Sustainable Development Goal 13: Take urgent action to combat climate change and its impacts

Climate change presents the single biggest threat to development, and its widespread, unprecedented impacts disproportionately burden the poorest and most vulnerable. Every country in the world is seeing the drastic effects of climate change, some more than others. 

On average, the annual losses just from earthquakes, tsunamis, and tropical cyclones and flooding count in the hundreds of billions of dollars. We can reduce the loss of life and property by helping more vulnerable regions such as land-locked countries and island states become more resilient. 

It is still possible, with the political will and technological measures, to limit the increase in global mean temperature to two degrees Celsius above pre-industrial levels and thus avoid the worst effects of climate change. The Sustainable Development Goals lay out a way for countries to work together to meet this urgent challenge.

Urgent action to combat climate change and minimize its disruptions is integral to the successful implementation of the Sustainable Development Goals. The global nature of climate change calls for broad international cooperation in building resilience and adaptive capacity to its adverse effects, developing sustainable low-carbon pathways to the future, and accelerating the reduction of global greenhouse gas emissions. On 22 April 2016, 175 Member States signed the Paris Agreement under the United Nations Framework Convention on Climate Change. The new agreement aims to reduce the pace of climate change and to accelerate and intensify the actions and investments needed for a sustainable low-carbon future.

Parties to the United Nations Framework Convention on Climate Change are responsible for providing a range of national reports on their efforts to implement the agreement. As of 4 April 2016, 161 intended nationally determined contributions, from 189 of the 197 Parties to the Framework Convention (the European Commission submitted one joint intended determined contribution) had been recorded by the secretariat of the Framework Convention, providing insights into the efforts many countries are taking to integrate climate change measures into national policies, strategies and planning. 

Among those countries, 137 parties included an adaptation component in their intended nationally determined contributions. Some countries stressed that adaptation was their main climate change priority, with strong linkages to other aspects of national development, sustainability and security. In order to help countries move forward on climate action, a global stocktaking was established, in the context of the Paris Agreement, to assess collective progress every five years. 

The process will begin in 2018, with a facilitative dialogue to review the efforts of parties towards emissions reductions and to inform the preparation of final nationally determined contributions.
Climate change is already affecting the most vulnerable countries and populations, in particular the least developed countries and the small island developing States. 

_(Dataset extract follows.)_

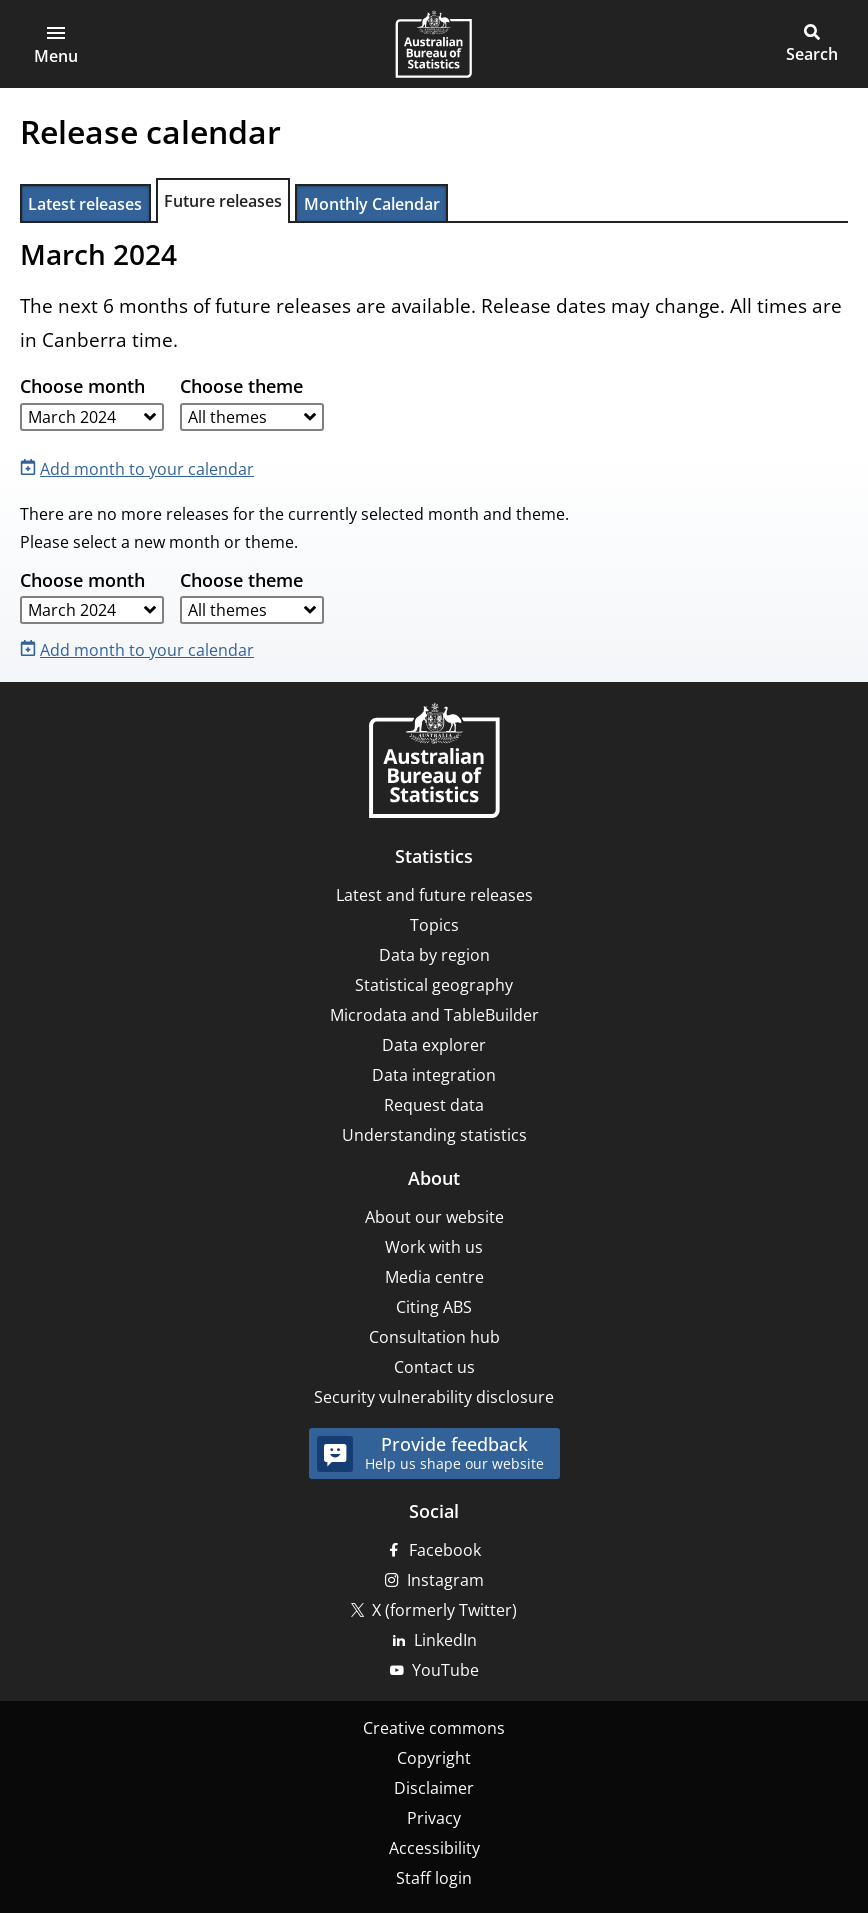 The width and height of the screenshot is (868, 1913). Describe the element at coordinates (434, 762) in the screenshot. I see `[Home – Australian Bureau of Statistics]` at that location.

The preparation of national adaptation programmes of action under the United Nations Framework Convention on Climate Change is helping the least developed countries address urgent and immediate needs, with support from the Least Developed Countries Fund and the Least Developed Countries Expert Group. In addition, the implementation of national adaptation programmes of action will help the least developed countries prepare and seek funding for comprehensive national adaptation plans, thereby reducing their risk of being left behind.

Climate change brings extreme weather and less access to food and water. The Paris Agreement obliges all countries to do what they can to limit temperature rise to 1.5 degrees. If we act now we can avoid the most severe consequences.

SDG No. 13 has set out a number of global targets which countries need to take ownership of and define the specific responsibilities and targets befalling them.

Strengthen resilience and adaptive capacity to climate-related hazards and natural disasters in all countries.
Integrate climate change measures into national policies, strategies and planning.
Improve education, awareness-raising and human and institutional capacity on climate change mitigation, adaptation, impact reduction and early warning.

Implement the commitment undertaken by developed-country parties to the United Nations Framework Convention on Climate Change to a goal of mobilizing jointly $100 billion annually by 2020 from all sources to address the needs of developing countries in the context of meaningful mitigation actions and transparency on implementation and fully operationalize the Green Climate Fund through its capitalization as soon as possible.

Promote mechanisms for raising capacity for effective climate change-related planning and management in least developed countries, including focusing on women, youth and local and marginalized communities.

There is a common responsibility falling on all states to protect the environment. ... This responsibility should be extended to all organisations and individuals globally.